Os factos julgados provados
na sentença recorrida são os seguintes:
1. A Sociedade 1, com o NIPC (…), sede
na Rua (…), 2330 Entroncamento, foi criada em 25.11.1981, tendo por objecto
social a indústria de construção civil, e um capital social de 50.000,00 Euros.
2. Era seu gerente BBB, obrigando-se a
sociedade apenas com a assinatura do mesmo.

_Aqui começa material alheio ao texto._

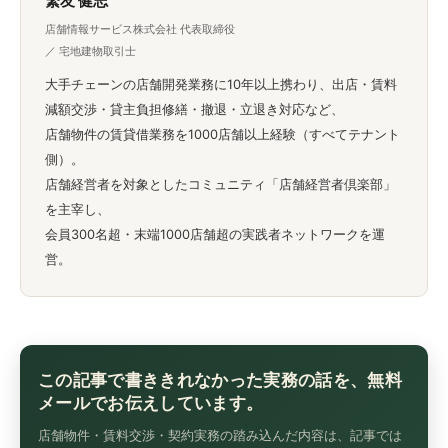
繁友 健志
店舗情報サービス株式会社 代表取締役
／ 宅地建物取引士
大手チェーンの店舗開発業務に10年以上携わり、出店・賃料
減額交渉・貸主負担修繕・撤退・立退き対応など、
店舗物件の賃貸借業務を1000店舗以上経験（すべてテナント
側）。
店舗経営者を対象としたコミュニティ「店舗経営者倶楽部」
を主宰し、
会員300名超・末端1000店舗超の実践者ネットワークを運
営。
この記事で書ききれなかった実務の話を、無料
メールでお伝えしています。
店舗物件・賃料交渉・契約実務の踏み込んだ内容は、記事では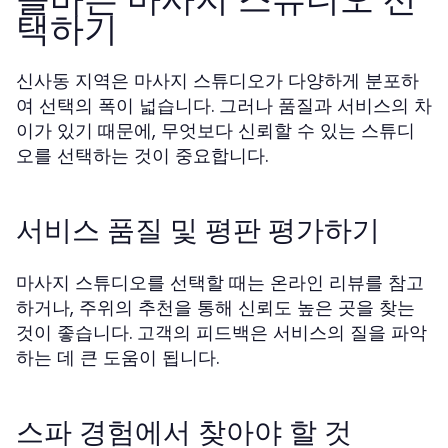
택하기
신사동 지역은 마사지 스튜디오가 다양하게 분포하
여 선택의 폭이 넓습니다. 그러나 품질과 서비스의 차
이가 있기 때문에, 무엇보다 신뢰할 수 있는 스튜디
오를 선택하는 것이 중요합니다.
서비스 품질 및 평판 평가하기
마사지 스튜디오를 선택할 때는 온라인 리뷰를 참고
하거나, 주위의 추천을 통해 신뢰도 높은 곳을 찾는
것이 좋습니다. 고객의 피드백은 서비스의 질을 파악
하는 데 큰 도움이 됩니다.
스파 경험에서 찾아야 할 것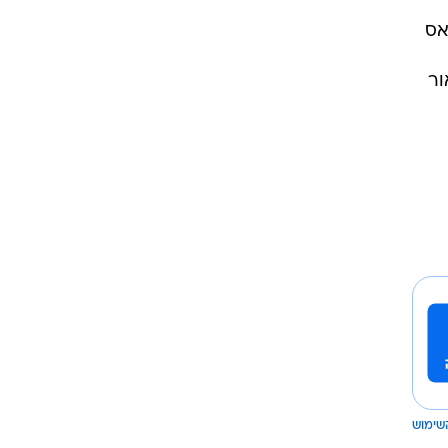
אס
ור
שימוש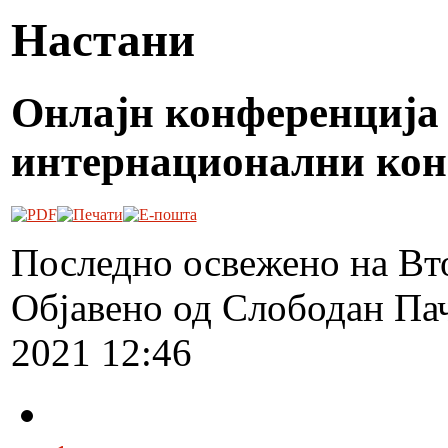
Настани
Онлајн конференција
интернационални ко
Последно освежено на Вт
Објавено од Слободан Па
2021 12:46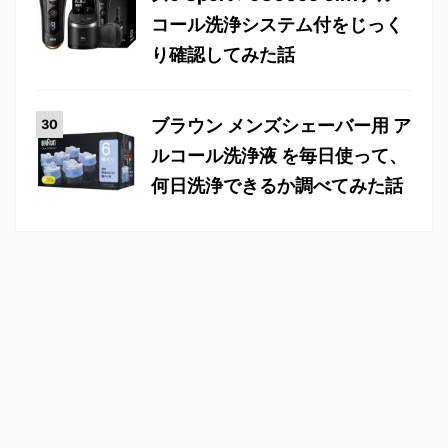
コール洗浄システム付をじっく
り確認してみた話
ブラウン メンズシェーバー用 ア
ルコール洗浄液 を毎日使って、
何日洗浄できるか調べてみた話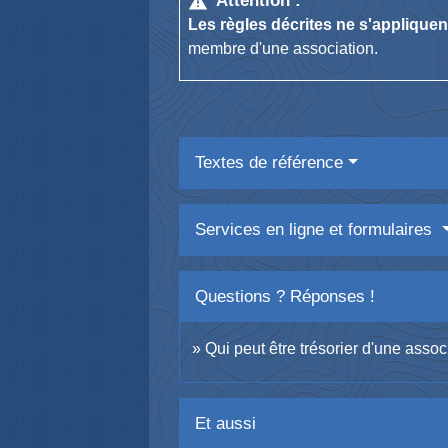
Attention :
warning
Les règles décrites ne s'applique
membre d'une association.
Textes de référence
Services en ligne et formulaires
Questions ? Réponses !
Qui peut être trésorier d'une assoc
Et aussi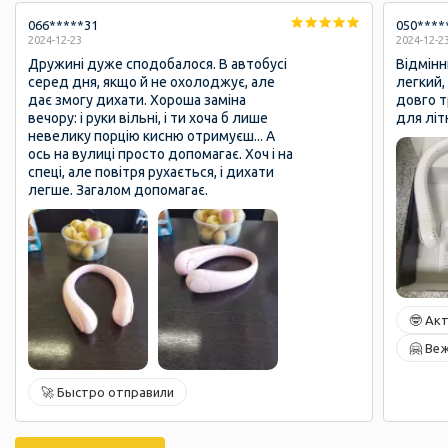
066*****31
050****
2024-12-23
2024-12-2
Дружині дуже сподобалося. В автобусі
Відмінн
серед дня, якщо й не охолоджує, але
легкий,
дає змогу дихати. Хороша заміна
довго т
вечору: і руки вільні, і ти хоча б лише
для літ
невелику порцію кисню отримуєш... А
ось на вулиці просто допомагає. Хоч і на
спеці, але повітря рухається, і дихати
легше. Загалом допомагає.
🤓 Ак
🤗 Ве
🚀 Быстро отправили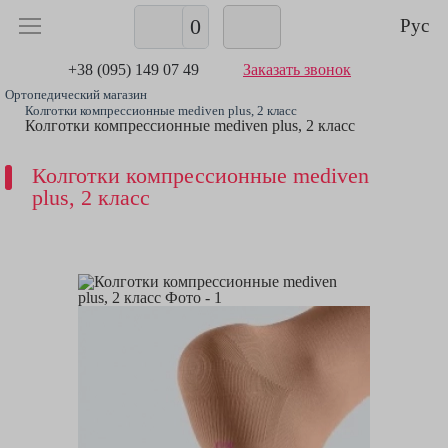
0
Рус
+38 (095) 149 07 49
Заказать звонок
Ортопедический магазин
Колготки компрессионные mediven plus, 2 класс
Колготки компрессионные mediven plus, 2 класс
Колготки компрессионные mediven
plus, 2 класс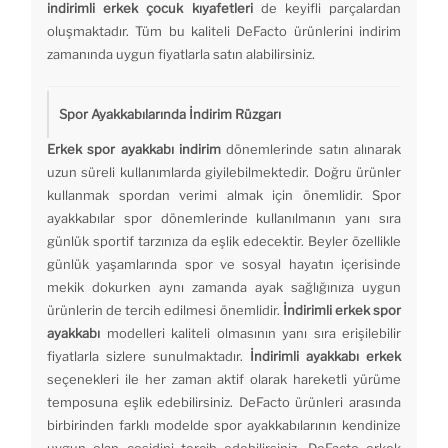
indirimli erkek çocuk kıyafetleri
de keyifli parçalardan
oluşmaktadır. Tüm bu kaliteli DeFacto ürünlerini indirim
zamanında uygun fiyatlarla satın alabilirsiniz.
Spor Ayakkabılarında İndirim Rüzgarı
Erkek spor ayakkabı indirim
dönemlerinde satın alınarak
uzun süreli kullanımlarda giyilebilmektedir. Doğru ürünler
kullanmak spordan verimi almak için önemlidir. Spor
ayakkabılar spor dönemlerinde kullanılmanın yanı sıra
günlük sportif tarzınıza da eşlik edecektir. Beyler özellikle
günlük yaşamlarında spor ve sosyal hayatın içerisinde
mekik dokurken aynı zamanda ayak sağlığınıza uygun
ürünlerin de tercih edilmesi önemlidir.
İndirimli erkek spor
ayakkabı
modelleri kaliteli olmasının yanı sıra erişilebilir
fiyatlarla sizlere sunulmaktadır.
İndirimli ayakkabı erkek
seçenekleri ile her zaman aktif olarak hareketli yürüme
temposuna eşlik edebilirsiniz. DeFacto ürünleri arasında
birbirinden farklı modelde spor ayakkabılarının kendinize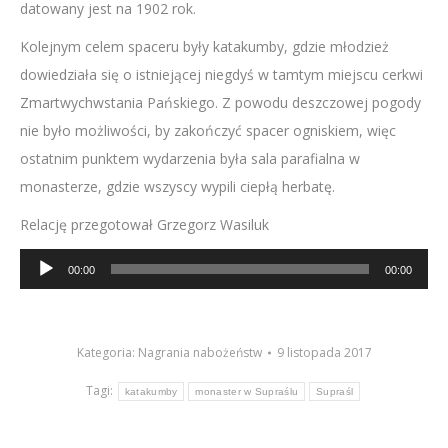
datowany jest na 1902 rok.
Kolejnym celem spaceru były katakumby, gdzie młodzież
dowiedziała się o istniejącej niegdyś w tamtym miejscu cerkwi
Zmartwychwstania Pańskiego. Z powodu deszczowej pogody
nie było możliwości, by zakończyć spacer ogniskiem, więc
ostatnim punktem wydarzenia była sala parafialna w
monasterze, gdzie wszyscy wypili ciepłą herbatę.
Relację przegotował Grzegorz Wasiluk
Odtwarzacz
00:00
00:00
plików
dźwiękowych
Kategoria:
Nagrania nabożeństw
9 listopada 2017
Tagi:
katakumby
monaster w Supraślu
Supraśl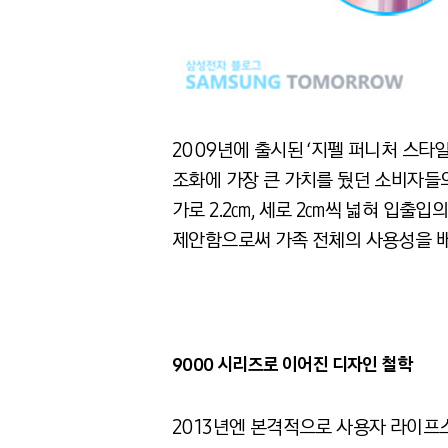
2009년에 출시된 ‘지펠 퍼니처 스타
조화에 가장 큰 가치를 뒀던 소비자들
가로 2.2㎝, 세로 2㎝씩 넓혀 입출
제안함으로써 가족 전체의 사용성을 
9000 시리즈로 이어진 디자인 철학
2013년엔 본격적으로 사용자 라이프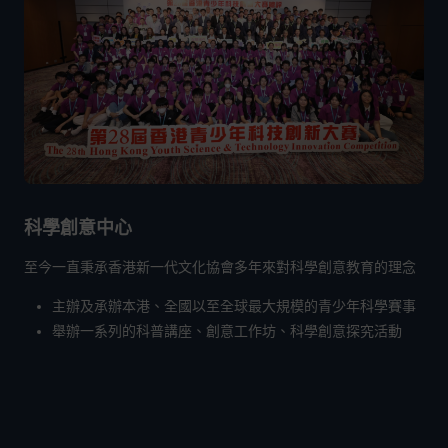
科學創意中心
至今一直秉承香港新一代文化協會多年來對科學創意教育的理念
主辦及承辦本港、全國以至全球最大規模的青少年科學賽事
舉辦一系列的科普講座、創意工作坊、科學創意探究活動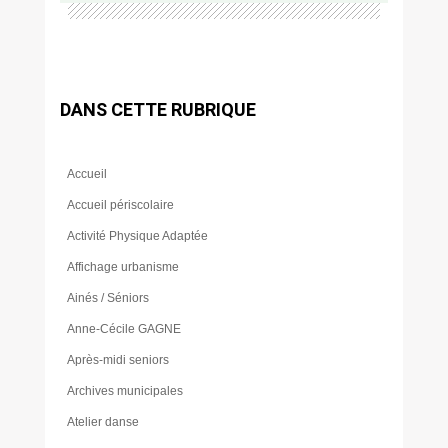
DANS CETTE RUBRIQUE
Accueil
Accueil périscolaire
Activité Physique Adaptée
Affichage urbanisme
Ainés / Séniors
Anne-Cécile GAGNE
Après-midi seniors
Archives municipales
Atelier danse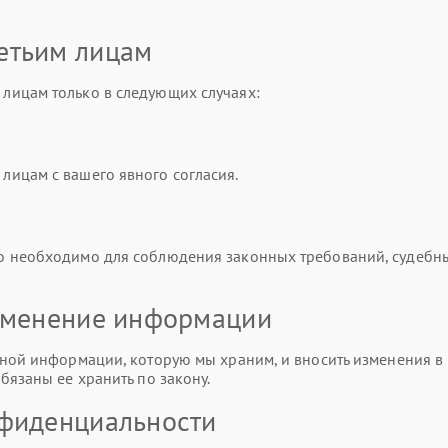
етьим лицам
лицам только в следующих случаях:
ицам с вашего явного согласия.
о необходимо для соблюдения законных требований, судебн
изменение информации
ной информации, которую мы храним, и вносить изменения в 
бязаны ее хранить по закону.
нфиденциальности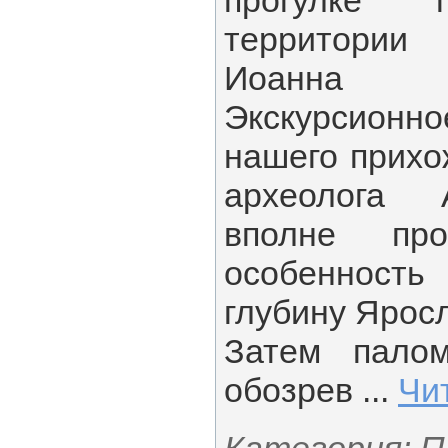
прогулке 
территории
Иоанна 
Экскурсионн
нашего прихо
археолога 
вполне про
особенност
глубину Ярос
Затем палом
обозрев
...
Чи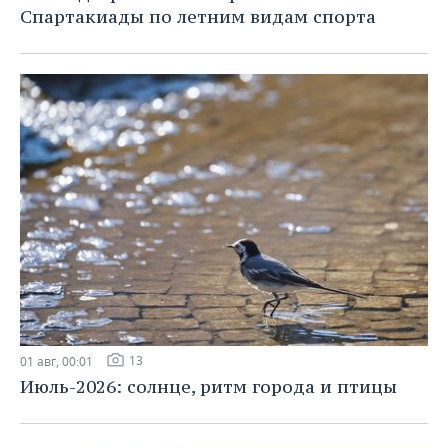
Спартакиады по летним видам спорта
13
01 авг, 00:01
Июль-2026: солнце, ритм города и птицы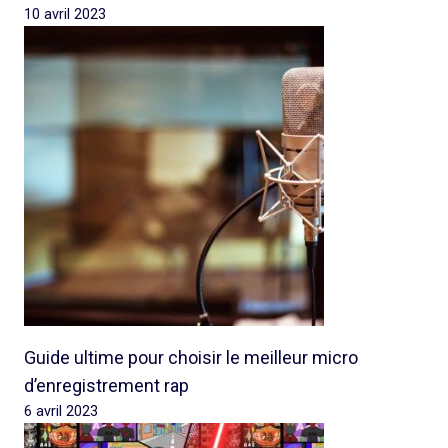
10 avril 2023
Guide ultime pour choisir le meilleur micro
d’enregistrement rap
6 avril 2023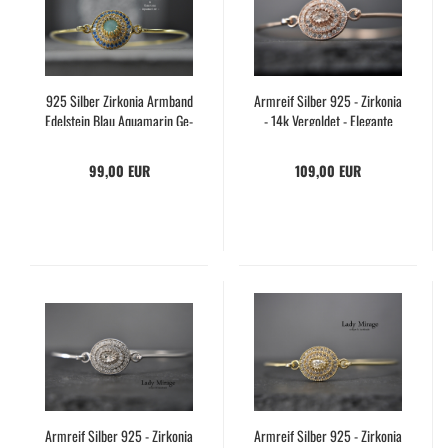
925 Sil­ber Zir­ko­nia Arm­band
Arm­reif Sil­ber 925 - Zir­ko­nia
Edel­stein Blau Aqua­ma­rin Ge­
- 14k Ver­gol­det - Ele­gan­te
burts­stein März Braut­
Arm­band - Braut­arm­band -​
schmuck Arm­reif Schmuck­
Arm­schmuck Damen - Hand­
99,00 EUR
109,00 EUR
sets für Hoch­zei­ten Hand­ma­
ma­de - Gift - Ge­schenk Weih­
de
nach­ten
Arm­reif Sil­ber 925 - Zir­ko­nia
Arm­reif Sil­ber 925 - Zir­ko­nia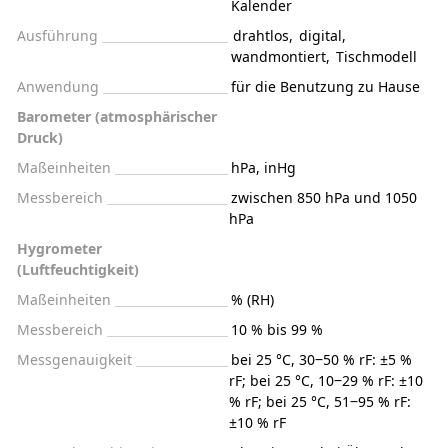
Kalender
Ausführung
drahtlos
,
digital
,
wandmontiert
,
Tischmodell
Anwendung
für die Benutzung zu Hause
Barometer (atmosphärischer
Druck)
Maßeinheiten
hPa, inHg
Messbereich
zwischen 850 hPa und 1050
hPa
Hygrometer
(Luftfeuchtigkeit)
Maßeinheiten
% (RH)
Messbereich
10 % bis 99 %
Messgenauigkeit
bei 25 °C, 30‒50 % rF: ±5 %
rF; bei 25 °C, 10‒29 % rF: ±10
% rF; bei 25 °C, 51‒95 % rF:
±10 % rF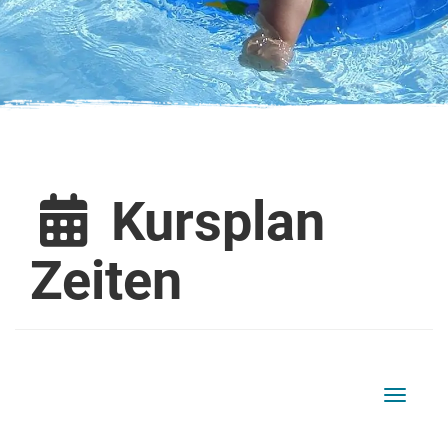
Kursplan
Zeiten
Navigati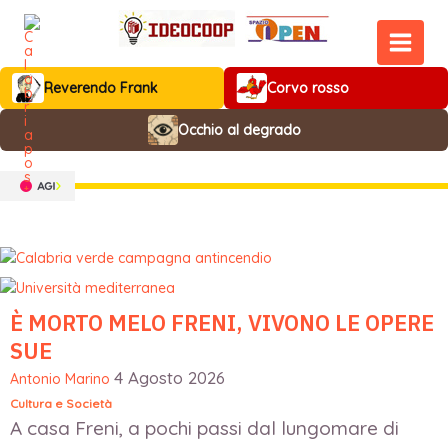
Vai
al
contenuto
MAIN
Reverendo Frank
Corvo rosso
MEN
Occhio al degrado
È MORTO MELO FRENI, VIVONO LE OPERE
SUE
4 Agosto 2026
Antonio Marino
Cultura e Società
A casa Freni, a pochi passi dal lungomare di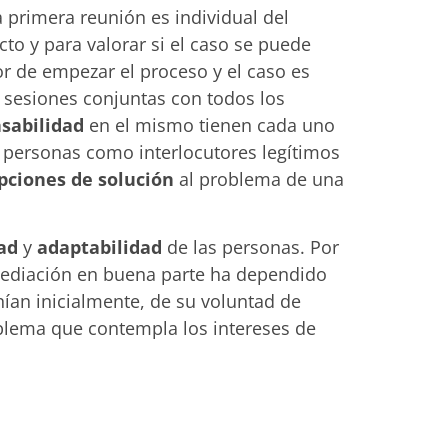
 primera reunión es individual del
to y para valorar si el caso se puede
or de empezar el proceso y el caso es
y sesiones conjuntas con todos los
sabilidad
en el mismo tienen cada uno
s personas como interlocutores legítimos
pciones de solución
al problema de una
dad
y
adaptabilidad
de las personas. Por
 mediación en buena parte ha dependido
nían inicialmente, de su voluntad de
roblema que contempla los intereses de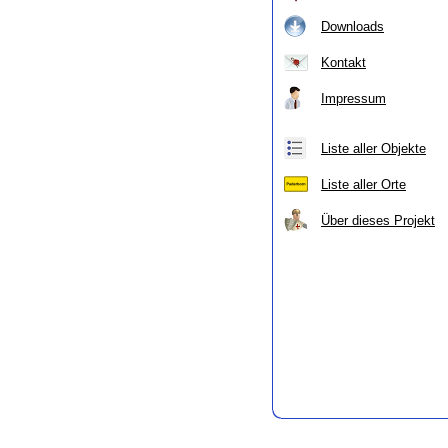
Downloads
Kontakt
Impressum
Liste aller Objekte
Liste aller Orte
Über dieses Projekt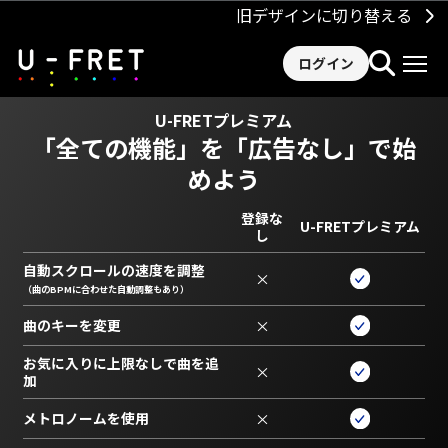
旧デザインに切り替える
ログイン
U-FRETプレミアム
「全ての機能」を
「広告なし」で始
めよう
登録な
U-FRETプレミアム
し
自動スクロールの速度を調整
×
（曲のBPMに合わせた自動調整もあり）
曲のキーを変更
×
お気に入りに上限なしで曲を追
×
加
メトロノームを使用
×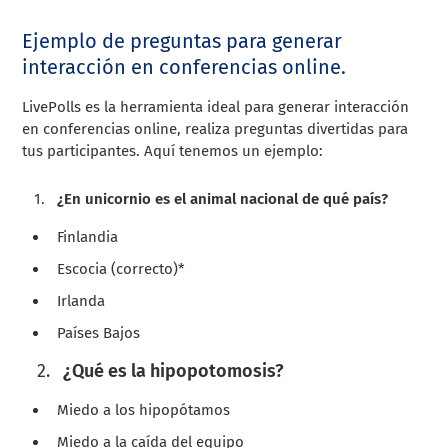
Ejemplo de preguntas para generar
interacción en conferencias online.
LivePolls es la herramienta ideal para generar interacción
en conferencias online, realiza preguntas divertidas para
tus participantes. Aquí tenemos un ejemplo:
¿En unicornio es el animal nacional de qué país?
Finlandia
Escocia (correcto)*
Irlanda
Países Bajos
¿Qué es la hipopotomosis?
Miedo a los hipopótamos
Miedo a la caída del equipo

3. Em data não apurada, o gerente da
devedora, BBB, «por si, e na qualidade de
sócio e gerente, em representação da sociedade comercial por quotas Sociedade 1»,
confessou-se, por meio de declaração escrita, com Termo de Autenticação de
15-12-2023 emitido pelo Cartório Notarial da Dra. (…), da importância de
duzentos e sessenta mil euros a AAA, «(…)
e que já procedeu ao pagamento do montante de sessenta mil euros, no dia 27 de
novembro de 2023 e o remanescente será pago até 15 de janeiro de 2024.»,
tendo AAA aceite a confissão de dívida.
4. Em 2024.01.22 foram inscritas
diversas alterações no registo da sociedade, passando a constar que a mesma se
obriga com a assinatura de um gerente em actos de mero expediente; e nos demais
actos, obriga-se com as assinaturas conjuntas:
a) Do gerente BBB, e de qualquer outro
gerente; ou
b) Das gerentes EEE e DDD.
5. Na mesma data foi inscrita a nomeação
das gerentes EEE e DDD.
6. Ao reformar a gerência, a requerida
pretendeu não só rejuvenescer o exercício de tal função, como desanuviar o
trabalho de BBB, que ainda exercia solitariamente a gerência.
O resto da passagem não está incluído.